• **Description of the task**: Everything in the records must be copied exactly except the pictures.

Start of Entries shown

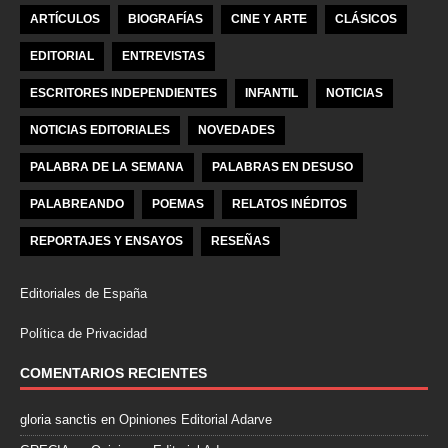
ARTÍCULOS
BIOGRAFÍAS
CINE Y ARTE
CLÁSICOS
EDITORIAL
ENTREVISTAS
ESCRITORES INDEPENDIENTES
INFANTIL
NOTICIAS
NOTICIAS EDITORIALES
NOVEDADES
PALABRA DE LA SEMANA
PALABRAS EN DESUSO
PALABREANDO
POEMAS
RELATOS INÉDITOS
REPORTAJES Y ENSAYOS
RESEÑAS
Editoriales de España
Política de Privacidad
COMENTARIOS RECIENTES
gloria sanctis
en
Opiniones Editorial Adarve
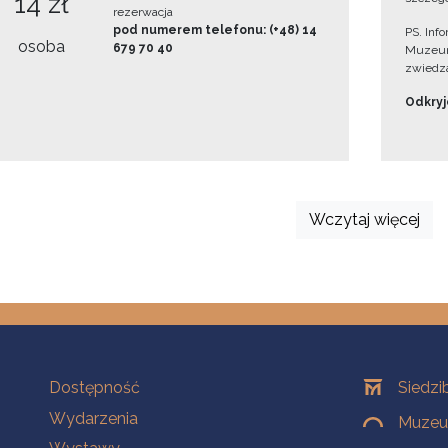
14 zł
rezerwacja
pod numerem telefonu: (+48) 14
PS. Inf
osoba
679 70 40
Muzeum
zwiedza
Odkryjc
Wczytaj więcej
Na skróty
Oddziały
Dostępność
Siedzi
Wydarzenia
Muzeum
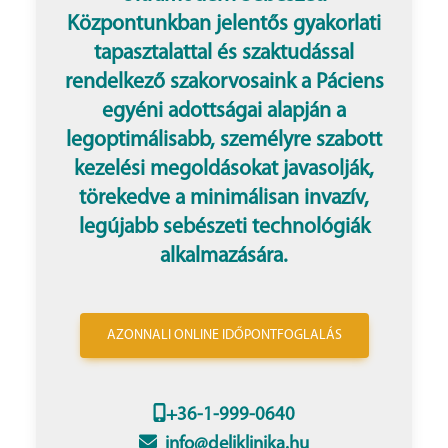
Központunkban jelentős gyakorlati
tapasztalattal és szaktudással
rendelkező szakorvosaink a Páciens
egyéni adottságai alapján a
legoptimálisabb, személyre szabott
kezelési megoldásokat javasolják,
törekedve a minimálisan invazív,
legújabb sebészeti technológiák
alkalmazására.
AZONNALI ONLINE IDŐPONTFOGLALÁS
+36-1-999-0640
info@deliklinika.hu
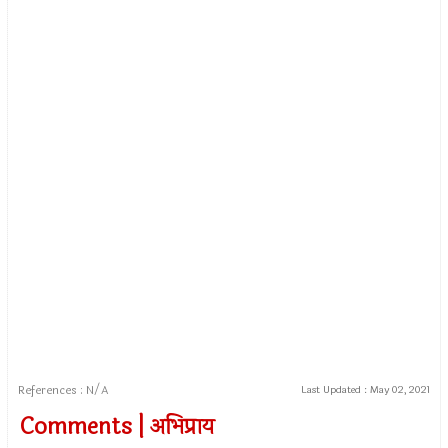
References : N/A
Last Updated :
May 02, 2021
Comments | अभिप्राय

End of Entries shown

• **Answer to this exercise**:
ARTÍCULOS
BIOGRAFÍAS
CINE Y ARTE
CLÁSICOS
EDITORIAL
ENTREVISTAS
ESCRITORES INDEPENDIENTES
INFANTIL
NOTICIAS
NOTICIAS EDITORIALES
NOVEDADES
PALABRA DE LA SEMANA
PALABRAS EN DESUSO
PALABREANDO
POEMAS
RELATOS INÉDITOS
REPORTAJES Y ENSAYOS
RESEÑAS
Editoriales de España
Política de Privacidad
COMENTARIOS RECIENTES
gloria sanctis
en
Opiniones Editorial Adarve
14 zł
rezerwacja
pod numerem telefonu: (+48) 14
PS. Inf
osoba
679 70 40
Muzeum
zwiedza
Odkryjc
Wczytaj więcej
Na skróty
Oddziały
Dostępność
Siedzi
Wydarzenia
Muzeum
Központunkban jelentős gyakorlati
tapasztalattal és szaktudással
rendelkező szakorvosaink a Páciens
egyéni adottságai alapján a
legoptimálisabb, személyre szabott
kezelési megoldásokat javasolják,
törekedve a minimálisan invazív,
legújabb sebészeti technológiák
alkalmazására.
AZONNALI ONLINE IDŐPONTFOGLALÁS
+36-1-999-0640
info@deliklinika.hu
References : N/A
Last Updated :
May 02, 2021
Comments | अभिप्राय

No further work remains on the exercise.